Más allá de los límites de la libertad de expresión y los del paroxismo religioso, más allá de los juicios, está el hecho de que lo que uno grita en su casa puede provocar un cataclismo. Yo que siempre tengo la sensación de que no me lee ni Dios, encuentro un siniestro consuelo en esa globalidad que ha hecho que una mala caricatura de un periódico menor nos haya hecho agarrarnos al asiento al resto del mundo. Los límites empiezan entonces, en esa meridiana sensatez que nace de la supervivencia. Lo principal entonces es que se calle el bocazas. “Ustedes perdonen”, decimos a quienes nos miran por encima de las cejas, “no le hagan caso, estaba bromeando, es que nuestro primo tiene un sentido del humor un poco raro, pero ustedes no hagan caso, ¿puedo invitarles a una taza de té?” Y más allá del derecho a la libre expresión de nuestro primo el bocazas están las ganas de tener la fiesta en paz de todos los demás. Y eso es todo.

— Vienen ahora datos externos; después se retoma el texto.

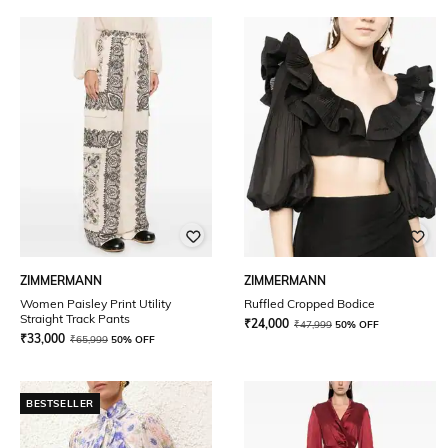
ZIMMERMANN
ZIMMERMANN
Women Paisley Print Utility
Ruffled Cropped Bodice
Straight Track Pants
₹
24,000
₹
47,999
50% OFF
₹
33,000
₹
65,999
50% OFF
BESTSELLER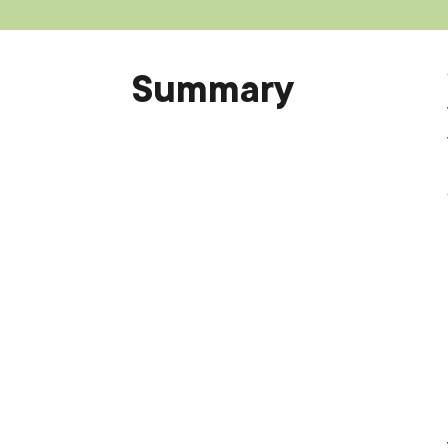
Summary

Las evidencias apuntan a que un porcentaje nada despreciable de seres humanos considera sagradas cosas que a nosotros nos provocan toda clase de reflexiones estéticas. Se está exhibiendo en Londres una nueva propuesta de Gilbert & George en la que se utilizan miles de crucifijos con propósitos provocadores. Pero la provocación también tiene un límite, el de estar dirigida a quien la sepa encajar. Si algo podemos aportar es el agua sana del relativismo, la mirada profunda de G&G, pero no la bilis inflamable del bocazas. Por eso creo que se están colando todos los que desde un manido y vanidoso corporativismo definden a quien, sencillamente, metió la pata. Claro que no hay provocación sin riesgo, pero es el caso que, en esta nueva fase de la guerra, no son los autores de la provocación sus eventuales víctimas. Son otros. Es cualquiera.